**Entries shown**
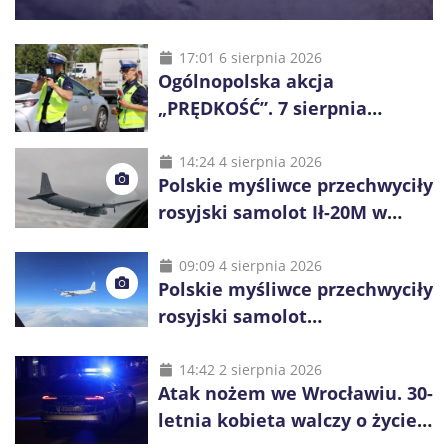
17:01 6 sierpnia 2026
Ogólnopolska akcja
„PRĘDKOŚĆ”. 7 sierpnia
policjanci ruszą z kontrolami
14:24 4 sierpnia 2026
Polskie myśliwce przechwyciły
rosyjski samolot Ił-20M w
pobliżu Koszalina
09:09 4 sierpnia 2026
Polskie myśliwce przechwyciły
rosyjski samolot
rozpoznawczy nad Bałtykiem
14:42 2 sierpnia 2026
Atak nożem we Wrocławiu. 30-
letnia kobieta walczy o życie,
zatrzymano 18-letniego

**Exercise**
Output the records above exactly, omitting the pictures.

**Written response**
17:01 6 sierpnia 2026
Ogólnopolska akcja
„PRĘDKOŚĆ”. 7 sierpnia
policjanci ruszą z kontrolami
14:24 4 sierpnia 2026
Polskie myśliwce przechwyciły
rosyjski samolot Ił-20M w
pobliżu Koszalina
09:09 4 sierpnia 2026
Polskie myśliwce przechwyciły
rosyjski samolot
rozpoznawczy nad Bałtykiem
14:42 2 sierpnia 2026
Atak nożem we Wrocławiu. 30-
letnia kobieta walczy o życie,
zatrzymano 18-letniego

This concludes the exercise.